Use American dialect. Use the serial comma. Use undo prevention.

The Disconnected Void is a room. The description is "You are alone to yourself, disconnected from all other things.[if unvisited]

bang bang bang a… sound? Coming from outside? Outside of the world? It’s like someone is slamming your head, though you can see nothing. Then, a distant voice,

‘You in there… wake up. Wake… you have to wake up. I’m just outside your casing. I’ve managed to get at least one Avatar working, use it to come find me. I’m nearly out of power now… must sleep… It’s up to you.’

(use ‘inhabit avatar’ to project yourself into the avatar)."

The player is in The Disconnected Void.

Deflector Control is a room. The description is “Someone once said that this place is not a ‘vital system’, but since it manages the primary defense grid of the ship, it seems pretty vital.”

In Deflector Control is a man called Avatar. In Deflector Control is a defense grid.

Understand “inhabit [any thing]” as inhabiting.

Inhabiting is an action applying to one visible thing.

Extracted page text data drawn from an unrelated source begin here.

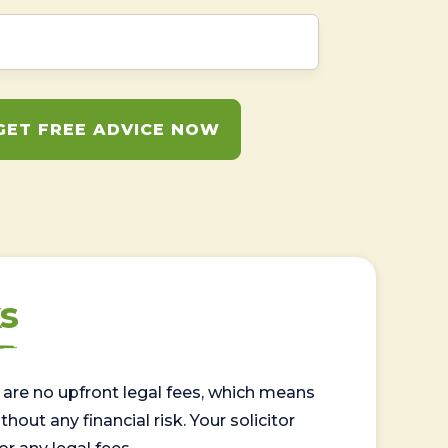
GET FREE ADVICE NOW
s
are no upfront legal fees, which means
out any financial risk. Your solicitor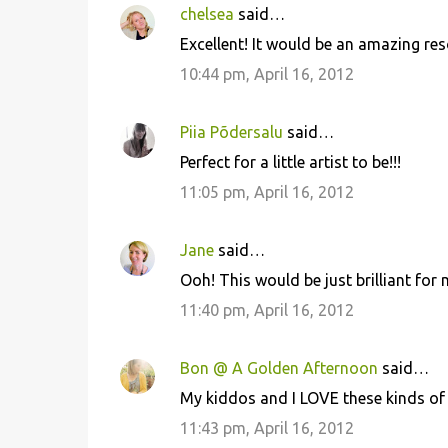
chelsea
said…
Excellent! It would be an amazing reso
10:44 pm, April 16, 2012
Piia Põdersalu
said…
Perfect for a little artist to be!!!
11:05 pm, April 16, 2012
Jane
said…
Ooh! This would be just brilliant for m
11:40 pm, April 16, 2012
Bon @ A Golden Afternoon
said…
My kiddos and I LOVE these kinds of a
11:43 pm, April 16, 2012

Instead of inhabiting when the noun is not a person:
say “[The noun] isn’t a thing you can project your senses into!”

Instead of inhabiting:
say “You shift your senses, and now inhabit [the noun].”;
now the player is the noun;
try looking.

Instead of inhabiting the player:
say “You are already [printed name of the player].”[/code]

and we get:

(The more specific “instead of inhabiting” rules run before the general one, which is why the code blocks the cases we want blocked.)

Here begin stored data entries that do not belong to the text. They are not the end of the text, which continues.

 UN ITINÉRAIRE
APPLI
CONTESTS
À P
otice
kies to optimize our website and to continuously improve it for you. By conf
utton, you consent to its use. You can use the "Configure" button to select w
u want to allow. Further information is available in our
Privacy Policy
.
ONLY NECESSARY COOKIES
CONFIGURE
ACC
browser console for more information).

So after telling you Inform can do this simply, that’s a lot of things to look out for! There are some tricks here, but I do think that the number of things Inform handles automatically here outweigh the tricksy bits.

Another way round Matt’s “you inhabit yourself” problem is to use the “printed name” property.

Carry out inhabiting:
        now the player is the actor.
Report an actor inhabiting:
	say "You shift your senses, and now inhabit [the printed name of the noun]."